Patient Grouping

[wangqianwen0418]

several options of user encoding:

• most straightforward: each patient is encoded based on state sequences, e.g., [A, B, B, C, D]. Of course not a good solution: sensitive to sequence length; cannot align sequences well. e.g., [A,C, B,D,E, F] and [B,D,E, , , _ ] are not treated as similar sequences. 🔨 already implemented

• n-gram: each patient is encoded based on a collection of n-gram, a subsequence of n items. e.g., [A,B]2, [B, B, D] 1, [A, C]*0 Similar to how people process text documents

• frequent patterns: each patient is encoded based on whether they have the mined frequent patterns (mined using PrefixSpan). Different from n-gram, items in the pattern are not necessarily next to each other. For example, [A, B, C, D, E] has the pattern A_C_D 🔨 already implemented 💻 Seems not good on long sequences. 🗒️ Hyper-parameters (minLen, maxLen, minSupport) need to be carefully set to achieve optimal performance (still exploring the best setting). Constrains on the pattern length improve the performance on long sequences

• MDL, a clusters of patients is encoded by a sequence based on the minimum description length principle. Ref: Sequence Synopsis: Optimize Visual Summary of Temporal Event Data. 💬 Based on the feedback from Tali, the global patterns are less important than local pattens.

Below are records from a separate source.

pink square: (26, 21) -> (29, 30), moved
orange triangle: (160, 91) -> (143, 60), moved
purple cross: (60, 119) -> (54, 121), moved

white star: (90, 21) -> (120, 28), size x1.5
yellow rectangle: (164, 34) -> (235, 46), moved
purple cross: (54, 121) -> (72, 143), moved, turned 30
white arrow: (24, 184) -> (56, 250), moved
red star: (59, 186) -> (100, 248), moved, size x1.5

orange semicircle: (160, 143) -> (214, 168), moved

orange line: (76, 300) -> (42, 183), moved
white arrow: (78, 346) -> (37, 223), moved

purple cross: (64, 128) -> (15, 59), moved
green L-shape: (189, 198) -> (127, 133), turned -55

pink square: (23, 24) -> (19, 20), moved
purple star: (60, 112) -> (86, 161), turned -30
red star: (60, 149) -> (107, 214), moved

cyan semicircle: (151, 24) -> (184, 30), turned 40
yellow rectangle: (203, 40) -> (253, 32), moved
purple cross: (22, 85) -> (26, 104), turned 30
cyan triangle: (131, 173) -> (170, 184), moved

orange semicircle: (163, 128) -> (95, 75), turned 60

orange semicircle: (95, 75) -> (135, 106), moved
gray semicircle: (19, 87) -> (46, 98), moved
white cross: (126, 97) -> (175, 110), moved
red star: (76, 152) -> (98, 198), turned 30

❓ more experiments & discussions are needed

[wangqianwen0418]

clustering method

:link: https://github.com/hms-dbmi/OncoThreads/blob/version2/src/modules/TemporalHeatmap/UtilityClasses/clusterfck.js

Patient grouping is based on a hcluster algorithm. It is a bottom-up method. Every time, the algorithm merge two clusters with the smallest distance.

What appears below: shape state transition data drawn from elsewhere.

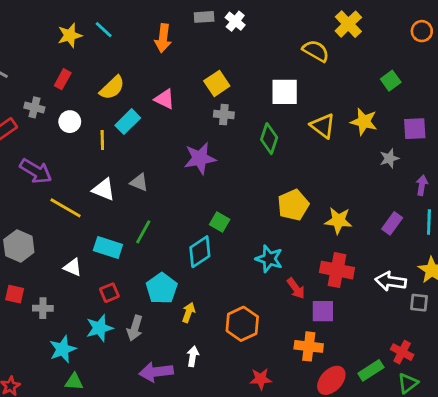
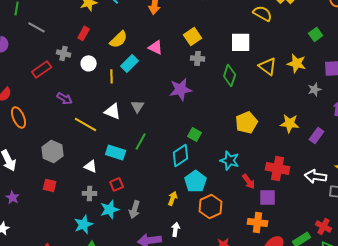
purple arrow: (36, 171) -> (65, 98), size x0.7
gray triangle: (139, 182) -> (138, 106), turned 40
yellow star: (338, 221) -> (290, 123), moved
cyan pentagon: (162, 288) -> (196, 181), moved
gray cross: (43, 308) -> (90, 193), moved

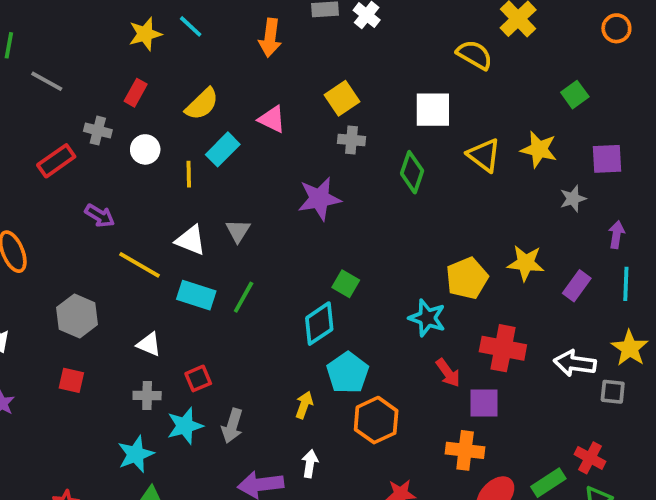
yellow pentagon: (247, 122) -> (467, 278), moved
cyan rectangle: (116, 152) -> (196, 295), moved
cyan star: (230, 160) -> (427, 318), moved

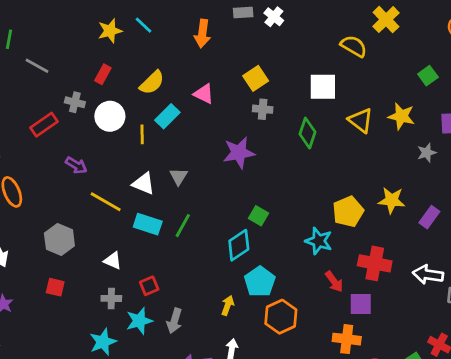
white circle: (145, 149) -> (110, 116), size x1.4

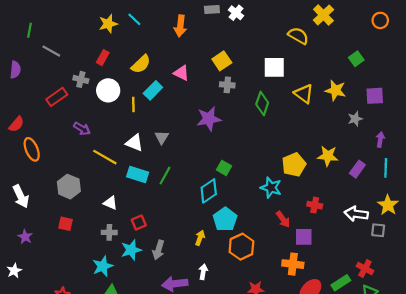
red cross: (375, 263) -> (315, 205), size x0.6

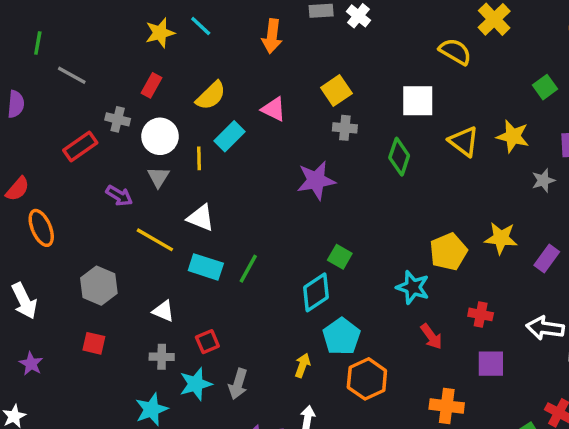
gray triangle: (162, 137) -> (158, 177), moved
purple square: (304, 237) -> (491, 364), moved

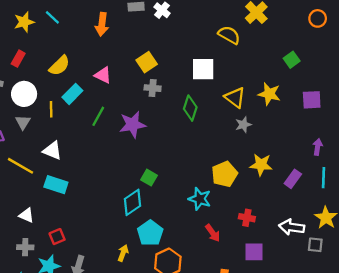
gray star: (543, 180) -> (243, 125), moved
green line: (248, 269) -> (98, 116), moved

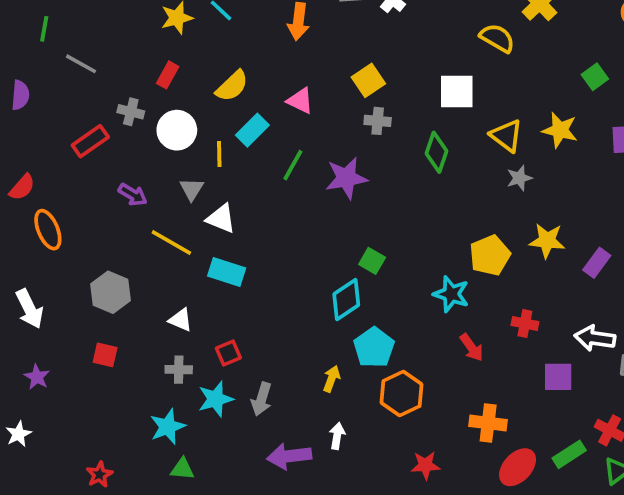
gray triangle: (23, 122) -> (192, 189), moved
purple square: (254, 252) -> (558, 377), moved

the original version is modified as below:

• [x] More friendly user interaction: instead of inputing a minimus distance, users can input the number of clusters they prefer
• [x] Disable meaningless clusters: users are not allowed to further increase number of clusters when the min dis is already 0.
• [x] More balanced clustering: When finding clusters with same pair-wise distances, merge the clusters with smaller size.
• [x] Support different linkages: so far, "average" works the best for point clustering in the state identification; "single" works the best for sequence grouping (each sequence, i.e., patient, is encoding based on whether they have the frequent patterns mined through PrefixScan)

[wangqianwen0418]

Observe State Transitions❓

I found it is not always easy to observe transition in Sankey diagram. For example, in the figure below, it is possible that there are only sequence [A, C, E] and [B, C, D], no [B, C, E] exists.

Does it matter?

If it doesn't matter, does it mean that we only need to care the state transition between two timepoints?